Future of memory management in D

Paulo Pinto pjmlp at progtools.org
Wed Nov 17 12:35:03 UTC 2021


On Wednesday, 17 November 2021 at 10:59:19 UTC, IGotD- wrote:
> On Wednesday, 17 November 2021 at 02:10:02 UTC, jmh530 wrote:
>>
>> I'm confused by this because it seems as if the managed C++ 
>> iterations from Microsoft do not have much traction. What is 
>> the benefit of different types for GC/non-GC pointers?
>
> Managed C++ is now named C++/CLI and it is probably still there 
> if you want to use it. Not many use C++/CLI and I suspect that 
> people simply use C# instead as it is a much better alternative 
> for most cases.

It is mostly used to consume those COM APIs that Windows team 
keeps doing only for C++ consumption and are harder to get 
straight with plain P/Invoke, or RCW/CCW.

>
> The benefit of a special type for managed pointers is that you 
> can change the implementation of the GC fairly easily as well 
> as incorporate metadata under the hood.
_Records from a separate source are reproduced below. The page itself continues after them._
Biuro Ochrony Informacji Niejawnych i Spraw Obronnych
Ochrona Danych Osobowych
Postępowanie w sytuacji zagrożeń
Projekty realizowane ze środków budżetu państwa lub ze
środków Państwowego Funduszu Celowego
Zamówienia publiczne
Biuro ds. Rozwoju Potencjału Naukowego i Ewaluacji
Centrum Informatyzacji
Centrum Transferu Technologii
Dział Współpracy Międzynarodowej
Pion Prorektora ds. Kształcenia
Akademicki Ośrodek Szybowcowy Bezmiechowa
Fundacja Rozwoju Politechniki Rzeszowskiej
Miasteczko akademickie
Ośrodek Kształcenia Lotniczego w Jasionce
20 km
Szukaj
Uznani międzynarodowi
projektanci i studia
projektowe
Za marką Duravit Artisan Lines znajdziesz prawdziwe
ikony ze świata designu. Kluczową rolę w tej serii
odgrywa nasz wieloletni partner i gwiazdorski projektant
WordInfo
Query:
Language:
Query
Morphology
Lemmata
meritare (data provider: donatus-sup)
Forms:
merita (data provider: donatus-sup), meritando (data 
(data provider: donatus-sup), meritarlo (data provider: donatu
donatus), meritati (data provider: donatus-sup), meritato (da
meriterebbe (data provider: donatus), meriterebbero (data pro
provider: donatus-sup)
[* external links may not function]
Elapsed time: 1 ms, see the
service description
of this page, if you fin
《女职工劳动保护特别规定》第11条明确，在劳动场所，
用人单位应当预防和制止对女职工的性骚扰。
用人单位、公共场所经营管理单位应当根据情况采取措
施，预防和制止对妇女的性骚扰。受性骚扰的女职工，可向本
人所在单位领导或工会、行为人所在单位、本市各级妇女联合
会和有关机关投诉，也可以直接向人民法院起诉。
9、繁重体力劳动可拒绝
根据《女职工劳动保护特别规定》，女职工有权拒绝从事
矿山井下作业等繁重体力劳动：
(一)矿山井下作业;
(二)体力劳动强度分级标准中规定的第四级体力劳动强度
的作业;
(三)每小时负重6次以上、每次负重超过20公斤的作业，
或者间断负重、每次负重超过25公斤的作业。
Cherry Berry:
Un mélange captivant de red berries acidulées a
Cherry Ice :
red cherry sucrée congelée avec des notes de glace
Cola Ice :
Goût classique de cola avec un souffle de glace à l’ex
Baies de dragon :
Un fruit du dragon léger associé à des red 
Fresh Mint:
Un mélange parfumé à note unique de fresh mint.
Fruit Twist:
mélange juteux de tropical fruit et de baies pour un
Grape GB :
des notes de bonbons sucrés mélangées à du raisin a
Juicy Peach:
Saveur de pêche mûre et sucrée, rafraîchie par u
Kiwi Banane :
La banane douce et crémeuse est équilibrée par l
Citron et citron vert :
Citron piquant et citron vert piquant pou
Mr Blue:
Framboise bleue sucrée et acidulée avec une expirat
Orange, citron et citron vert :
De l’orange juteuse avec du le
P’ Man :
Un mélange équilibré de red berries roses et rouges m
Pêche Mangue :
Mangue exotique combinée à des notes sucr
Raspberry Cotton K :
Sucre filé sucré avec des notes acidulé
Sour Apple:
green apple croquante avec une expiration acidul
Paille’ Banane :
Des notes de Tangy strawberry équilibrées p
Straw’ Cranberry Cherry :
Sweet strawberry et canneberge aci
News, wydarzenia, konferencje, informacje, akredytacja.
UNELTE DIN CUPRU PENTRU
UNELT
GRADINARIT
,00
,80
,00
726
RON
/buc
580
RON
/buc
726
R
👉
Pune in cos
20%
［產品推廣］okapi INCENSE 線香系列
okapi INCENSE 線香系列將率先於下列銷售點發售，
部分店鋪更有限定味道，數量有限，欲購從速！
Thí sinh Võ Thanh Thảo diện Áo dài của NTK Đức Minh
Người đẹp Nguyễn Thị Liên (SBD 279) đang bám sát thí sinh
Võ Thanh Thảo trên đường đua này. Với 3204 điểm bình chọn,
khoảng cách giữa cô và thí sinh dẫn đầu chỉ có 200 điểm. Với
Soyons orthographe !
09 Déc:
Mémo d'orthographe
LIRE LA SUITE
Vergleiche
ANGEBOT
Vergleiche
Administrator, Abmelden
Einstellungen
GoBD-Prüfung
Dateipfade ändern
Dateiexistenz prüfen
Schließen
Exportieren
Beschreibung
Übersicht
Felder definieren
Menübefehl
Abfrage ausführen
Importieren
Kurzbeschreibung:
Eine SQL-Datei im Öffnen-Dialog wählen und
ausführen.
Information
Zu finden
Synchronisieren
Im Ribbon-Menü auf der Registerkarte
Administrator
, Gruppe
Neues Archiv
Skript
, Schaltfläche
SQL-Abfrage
Tracing GC is not 
> suitable for low latency programs/embedded, but reference 
> counting can be a viable alternative for the low latency 
> programs.

PTC and Aicas are in business for the last 25 years doing real 
time GC for embedded.

It is a matter of who's on the team,

"Hard Realtime Garbage Collection in Modern Object Oriented 
Programming Languages."

https://www.amazon.com/Realtime-Collection-Oriented-Programming-Languages/dp/3831138931/

Basically the foundation background for the Aicas product, the 
thesis written by one of the founders,

"Distributed, Embedded and Real-time Java Systems"

https://link.springer.com/book/10.1007/978-1-4419-8158-5

Given that D is still in the philosophical search of it wants to 
double down on GC or not, such optimizations aren't possible.